🤖 AI Summary
The capabilities of large language models (LLMs) in automated fact-checking remain poorly understood. Method: This study conducts the first systematic evaluation of mainstream open-source LLMs (e.g., Llama, Mistral) across three core fact-checking tasks: semantic relation identification between claims and verification documents, claim verification grounded in pre-verified texts, and end-to-end fact-checking of raw news claims augmented with external knowledge from Google or Wikipedia—comparing performance against a fine-tuned RoBERTa baseline. Contribution/Results: LLMs achieve performance comparable to or exceeding RoBERTa on relation identification and verified-story verification, yet significantly underperform on end-to-end fact-checking of unseen claims. Crucially, integrating external knowledge via retrieval-augmented generation yields no substantial improvement.

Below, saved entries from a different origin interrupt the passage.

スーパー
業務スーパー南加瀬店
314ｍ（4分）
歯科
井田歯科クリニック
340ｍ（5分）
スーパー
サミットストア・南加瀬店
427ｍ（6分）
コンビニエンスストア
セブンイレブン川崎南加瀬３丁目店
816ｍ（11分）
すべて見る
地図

These findings empirically delineate the current capability boundaries of LLMs in fact-checking, clarifying their viable application domains and critical limitations—thereby providing actionable insights for future model architecture design and deployment strategies.
📝 Abstract
The increasing prevalence of online misinformation has heightened the demand for automated fact-checking solutions. Large Language Models (LLMs) have emerged as potential tools for assisting in this task, but their effectiveness remains uncertain. This study evaluates the fact-checking capabilities of various open-source LLMs, focusing on their ability to assess claims with different levels of contextual information. We conduct three key experiments: (1) evaluating whether LLMs can identify the semantic relationship between a claim and a fact-checking article, (2) assessing models' accuracy in verifying claims when given a related fact-checking article, and (3) testing LLMs' fact-checking abilities when leveraging data from external knowledge sources such as Google and Wikipedia. Our results indicate that LLMs perform well in identifying claim-article connections and verifying fact-checked stories but struggle with confirming factual news, where they are outperformed by traditional fine-tuned models such as RoBERTa. Additionally, the introduction of external knowledge does not significantly enhance LLMs' performance, calling for more tailored approaches. Our findings highlight both the potential and limitations of LLMs in automated fact-checking, emphasizing the need for further refinements before they can reliably replace human fact-checkers.